Subject: Re: [PATCH 8/8] writeback: throttle buffered writeback
To: xiakaixu <xiakaixu@huawei.com>
References: <1460953487-3430-1-git-send-email-axboe@fb.com>
 <1460953487-3430-9-git-send-email-axboe@fb.com> <571B3073.2010206@huawei.com>
 <571BEB03.5060906@fb.com> <571E024C.2020307@huawei.com>
CC: <linux-kernel@vger.kernel.org>, <linux-fsdevel@vger.kernel.org>,
        <linux-block@vger.kernel.org>, <jack@suse.cz>, <dchinner@redhat.com>,
        "miaoxie (A)" <miaoxie@huawei.com>, Bintian <bintian.wang@huawei.com>,
        Huxinwei <huxinwei@huawei.com>
From: Jens Axboe <axboe@fb.com>
Message-ID: <571E2BBD.7040804@fb.com>
Date: Mon, 25 Apr 2016 08:37:49 -0600
User-Agent: Mozilla/5.0 (X11; Linux x86_64; rv:38.0) Gecko/20100101
 Thunderbird/38.6.0
MIME-Version: 1.0
In-Reply-To: <571E024C.2020307@huawei.com>
Content-Type: text/plain; charset="utf-8"; format=flowed
Content-Transfer-Encoding: 8bit
Sender: linux-kernel-owner@vger.kernel.org
Content-Length: 4748
Lines: 117

On 04/25/2016 05:41 AM, xiakaixu wrote:
> 于 2016/4/24 5:37, Jens Axboe 写道:
>> On 04/23/2016 02:21 AM, xiakaixu wrote:
>>>> diff --git a/block/blk-core.c b/block/blk-core.c
>>>> index 40b57bf4852c..d941f69dfb4b 100644
>>>> --- a/block/blk-core.c
>>>> +++ b/block/blk-core.c
>>>> @@ -39,6 +39,7 @@
>>>>
>>>>    #include "blk.h"
>>>>    #include "blk-mq.h"
>>>> +#include "blk-wb.h"
>>>>
>>>>    EXPORT_TRACEPOINT_SYMBOL_GPL(block_bio_remap);
>>>>    EXPORT_TRACEPOINT_SYMBOL_GPL(block_rq_remap);
>>>> @@ -880,6 +881,7 @@ blk_init_allocated_queue(struct request_queue *q, request_fn_proc *rfn,
>>>>
>>>>    fail:
>>>>        blk_free_flush_queue(q->fq);
>>>> +    blk_wb_exit(q);
>>>>        return NULL;
>>>>    }
>>>>    EXPORT_SYMBOL(blk_init_allocated_queue);
>>>> @@ -1395,6 +1397,7 @@ void blk_requeue_request(struct request_queue *q, struct request *rq)

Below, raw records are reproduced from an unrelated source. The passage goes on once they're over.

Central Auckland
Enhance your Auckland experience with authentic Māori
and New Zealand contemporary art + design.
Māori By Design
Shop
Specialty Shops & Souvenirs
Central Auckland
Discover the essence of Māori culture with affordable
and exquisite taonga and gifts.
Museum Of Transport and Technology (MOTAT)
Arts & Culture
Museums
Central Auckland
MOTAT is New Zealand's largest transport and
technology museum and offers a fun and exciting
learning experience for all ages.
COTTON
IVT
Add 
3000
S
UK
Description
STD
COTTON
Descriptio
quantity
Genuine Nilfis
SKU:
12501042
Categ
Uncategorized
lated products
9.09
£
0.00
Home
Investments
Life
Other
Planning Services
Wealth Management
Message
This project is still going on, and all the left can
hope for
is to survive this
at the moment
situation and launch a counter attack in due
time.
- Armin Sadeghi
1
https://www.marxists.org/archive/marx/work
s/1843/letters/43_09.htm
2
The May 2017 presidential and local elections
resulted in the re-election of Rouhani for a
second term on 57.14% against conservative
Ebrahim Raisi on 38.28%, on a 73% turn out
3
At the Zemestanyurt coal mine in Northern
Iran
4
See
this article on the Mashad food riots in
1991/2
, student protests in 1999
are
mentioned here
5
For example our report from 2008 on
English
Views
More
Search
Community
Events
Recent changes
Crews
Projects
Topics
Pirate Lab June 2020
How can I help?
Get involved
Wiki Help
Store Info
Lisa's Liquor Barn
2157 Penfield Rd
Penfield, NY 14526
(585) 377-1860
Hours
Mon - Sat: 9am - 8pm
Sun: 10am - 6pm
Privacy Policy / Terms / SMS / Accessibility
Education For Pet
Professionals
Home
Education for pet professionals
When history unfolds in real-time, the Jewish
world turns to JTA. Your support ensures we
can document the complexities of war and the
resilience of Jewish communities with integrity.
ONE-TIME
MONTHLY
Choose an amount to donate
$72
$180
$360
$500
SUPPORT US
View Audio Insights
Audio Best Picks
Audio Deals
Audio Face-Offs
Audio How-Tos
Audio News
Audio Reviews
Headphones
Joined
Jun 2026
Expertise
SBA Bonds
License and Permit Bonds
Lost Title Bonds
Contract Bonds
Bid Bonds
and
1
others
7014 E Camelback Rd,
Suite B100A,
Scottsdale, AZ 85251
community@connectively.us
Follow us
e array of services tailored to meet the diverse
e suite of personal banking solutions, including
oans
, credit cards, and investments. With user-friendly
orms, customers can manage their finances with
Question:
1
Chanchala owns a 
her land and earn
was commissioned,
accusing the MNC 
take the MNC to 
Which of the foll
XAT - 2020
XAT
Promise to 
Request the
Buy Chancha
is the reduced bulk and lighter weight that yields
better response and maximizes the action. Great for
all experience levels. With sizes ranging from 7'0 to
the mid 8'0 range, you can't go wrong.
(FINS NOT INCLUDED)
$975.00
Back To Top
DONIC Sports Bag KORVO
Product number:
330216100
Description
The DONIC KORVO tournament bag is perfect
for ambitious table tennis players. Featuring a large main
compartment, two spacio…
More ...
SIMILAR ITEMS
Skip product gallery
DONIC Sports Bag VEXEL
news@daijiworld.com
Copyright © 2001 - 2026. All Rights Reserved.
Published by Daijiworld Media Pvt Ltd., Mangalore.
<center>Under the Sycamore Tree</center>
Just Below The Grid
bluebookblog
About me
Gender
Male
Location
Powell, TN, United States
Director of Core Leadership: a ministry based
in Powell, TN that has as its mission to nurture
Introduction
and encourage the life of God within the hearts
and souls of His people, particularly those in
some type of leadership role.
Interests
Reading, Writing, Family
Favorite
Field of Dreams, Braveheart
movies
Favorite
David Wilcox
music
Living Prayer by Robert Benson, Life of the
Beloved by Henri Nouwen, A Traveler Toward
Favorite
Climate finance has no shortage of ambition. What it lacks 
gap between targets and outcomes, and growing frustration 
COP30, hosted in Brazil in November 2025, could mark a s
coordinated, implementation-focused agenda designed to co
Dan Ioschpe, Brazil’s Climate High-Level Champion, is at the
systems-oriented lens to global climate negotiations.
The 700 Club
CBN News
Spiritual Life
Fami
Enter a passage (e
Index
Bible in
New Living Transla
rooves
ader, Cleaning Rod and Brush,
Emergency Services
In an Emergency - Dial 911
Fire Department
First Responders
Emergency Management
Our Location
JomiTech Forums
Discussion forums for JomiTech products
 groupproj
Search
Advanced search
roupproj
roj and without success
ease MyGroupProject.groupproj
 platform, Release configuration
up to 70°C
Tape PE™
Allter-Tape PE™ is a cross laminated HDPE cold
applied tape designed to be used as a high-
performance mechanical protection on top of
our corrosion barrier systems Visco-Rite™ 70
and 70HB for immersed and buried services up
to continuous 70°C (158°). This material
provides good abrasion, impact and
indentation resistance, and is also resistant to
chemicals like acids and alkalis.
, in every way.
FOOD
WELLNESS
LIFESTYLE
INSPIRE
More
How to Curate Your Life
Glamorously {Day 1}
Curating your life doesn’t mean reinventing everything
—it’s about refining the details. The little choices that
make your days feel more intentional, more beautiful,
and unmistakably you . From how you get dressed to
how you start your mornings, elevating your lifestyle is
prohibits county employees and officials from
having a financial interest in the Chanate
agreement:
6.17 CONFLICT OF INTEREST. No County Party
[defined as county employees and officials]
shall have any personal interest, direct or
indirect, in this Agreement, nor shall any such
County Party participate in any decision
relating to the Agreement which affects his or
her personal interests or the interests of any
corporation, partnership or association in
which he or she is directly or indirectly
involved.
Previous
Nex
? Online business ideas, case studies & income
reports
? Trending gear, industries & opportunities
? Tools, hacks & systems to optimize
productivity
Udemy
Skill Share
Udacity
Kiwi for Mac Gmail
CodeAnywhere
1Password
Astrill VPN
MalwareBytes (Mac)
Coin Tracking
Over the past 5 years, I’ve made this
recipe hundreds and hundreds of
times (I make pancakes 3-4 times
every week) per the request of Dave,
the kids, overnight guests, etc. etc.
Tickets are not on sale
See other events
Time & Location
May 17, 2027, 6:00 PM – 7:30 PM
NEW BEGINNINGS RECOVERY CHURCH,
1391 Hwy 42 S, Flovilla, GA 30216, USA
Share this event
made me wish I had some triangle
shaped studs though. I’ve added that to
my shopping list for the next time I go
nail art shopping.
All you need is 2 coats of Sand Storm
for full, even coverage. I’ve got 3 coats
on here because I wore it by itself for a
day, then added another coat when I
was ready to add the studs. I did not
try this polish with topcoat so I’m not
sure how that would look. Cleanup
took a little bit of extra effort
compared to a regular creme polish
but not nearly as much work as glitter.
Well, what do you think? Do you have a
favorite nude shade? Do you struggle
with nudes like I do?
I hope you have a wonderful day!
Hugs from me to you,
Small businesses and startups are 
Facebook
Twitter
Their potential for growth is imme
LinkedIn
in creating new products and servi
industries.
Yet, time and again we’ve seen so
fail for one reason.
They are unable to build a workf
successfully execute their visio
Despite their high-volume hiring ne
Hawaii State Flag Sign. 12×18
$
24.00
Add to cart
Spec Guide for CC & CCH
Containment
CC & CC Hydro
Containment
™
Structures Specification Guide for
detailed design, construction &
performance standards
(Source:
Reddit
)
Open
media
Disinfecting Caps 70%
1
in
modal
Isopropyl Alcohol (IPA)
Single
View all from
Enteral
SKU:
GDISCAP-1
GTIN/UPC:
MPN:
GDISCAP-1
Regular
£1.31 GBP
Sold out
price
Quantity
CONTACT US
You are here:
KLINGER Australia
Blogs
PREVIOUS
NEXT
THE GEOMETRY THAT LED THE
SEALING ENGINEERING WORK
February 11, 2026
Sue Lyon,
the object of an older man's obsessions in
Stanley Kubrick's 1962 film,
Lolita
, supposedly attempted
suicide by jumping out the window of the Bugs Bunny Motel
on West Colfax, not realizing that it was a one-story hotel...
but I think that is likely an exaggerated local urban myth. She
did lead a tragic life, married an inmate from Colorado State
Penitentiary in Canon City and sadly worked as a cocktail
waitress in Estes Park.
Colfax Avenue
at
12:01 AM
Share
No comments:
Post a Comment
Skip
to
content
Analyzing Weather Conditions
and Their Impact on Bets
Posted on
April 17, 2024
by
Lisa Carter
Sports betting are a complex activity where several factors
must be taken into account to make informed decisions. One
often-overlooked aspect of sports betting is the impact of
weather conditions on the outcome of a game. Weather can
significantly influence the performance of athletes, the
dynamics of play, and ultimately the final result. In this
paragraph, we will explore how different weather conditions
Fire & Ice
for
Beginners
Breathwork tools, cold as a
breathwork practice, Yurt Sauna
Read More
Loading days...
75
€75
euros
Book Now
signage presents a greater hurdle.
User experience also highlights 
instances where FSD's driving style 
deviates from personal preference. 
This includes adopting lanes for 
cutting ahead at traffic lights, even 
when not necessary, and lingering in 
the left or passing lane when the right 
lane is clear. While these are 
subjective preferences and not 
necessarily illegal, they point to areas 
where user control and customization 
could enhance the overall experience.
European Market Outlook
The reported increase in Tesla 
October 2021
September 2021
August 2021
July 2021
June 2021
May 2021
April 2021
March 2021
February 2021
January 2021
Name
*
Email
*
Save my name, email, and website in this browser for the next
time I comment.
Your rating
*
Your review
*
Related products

>>>>        blk_delete_timer(rq);
>>>>        blk_clear_rq_complete(rq);
>>>>        trace_block_rq_requeue(q, rq);
>>>> +    blk_wb_requeue(q->rq_wb, rq);
>>>>
>>>>        if (rq->cmd_flags & REQ_QUEUED)
>>>>            blk_queue_end_tag(q, rq);
>>>> @@ -1485,6 +1488,8 @@ void __blk_put_request(struct request_queue *q, struct request *req)
>>>>        /* this is a bio leak */
>>>>        WARN_ON(req->bio != NULL);
>>>>
>>>> +    blk_wb_done(q->rq_wb, req);
>>>> +
>>>>        /*
>>>>         * Request may not have originated from ll_rw_blk. if not,
>>>>         * it didn't come out of our reserved rq pools
>>>> @@ -1714,6 +1719,7 @@ static blk_qc_t blk_queue_bio(struct request_queue *q, struct bio *bio)
>>>>        int el_ret, rw_flags, where = ELEVATOR_INSERT_SORT;
>>>>        struct request *req;
>>>>        unsigned int request_count = 0;
>>>> +    bool wb_acct;
>>>>
>>>>        /*
>>>>         * low level driver can indicate that it wants pages above a
>>>> @@ -1766,6 +1772,8 @@ static blk_qc_t blk_queue_bio(struct request_queue *q, struct bio *bio)
>>>>        }
>>>>
>>>>    get_rq:
>>>> +    wb_acct = blk_wb_wait(q->rq_wb, bio, q->queue_lock);
>>>> +
>>>>        /*
>>>>         * This sync check and mask will be re-done in init_request_from_bio(),
>>>>         * but we need to set it earlier to expose the sync flag to the
>>>> @@ -1781,11 +1789,16 @@ get_rq:
>>>>         */
>>>>        req = get_request(q, rw_flags, bio, GFP_NOIO);
>>>>        if (IS_ERR(req)) {
>>>> +        if (wb_acct)
>>>> +            __blk_wb_done(q->rq_wb);
>>>>            bio->bi_error = PTR_ERR(req);
>>>>            bio_endio(bio);
>>>>            goto out_unlock;
>>>>        }
>>>>
>>>> +    if (wb_acct)
>>>> +        req->cmd_flags |= REQ_BUF_INFLIGHT;
>>>> +
>>>>        /*
>>>>         * After dropping the lock and possibly sleeping here, our request
>>>>         * may now be mergeable after it had proven unmergeable (above).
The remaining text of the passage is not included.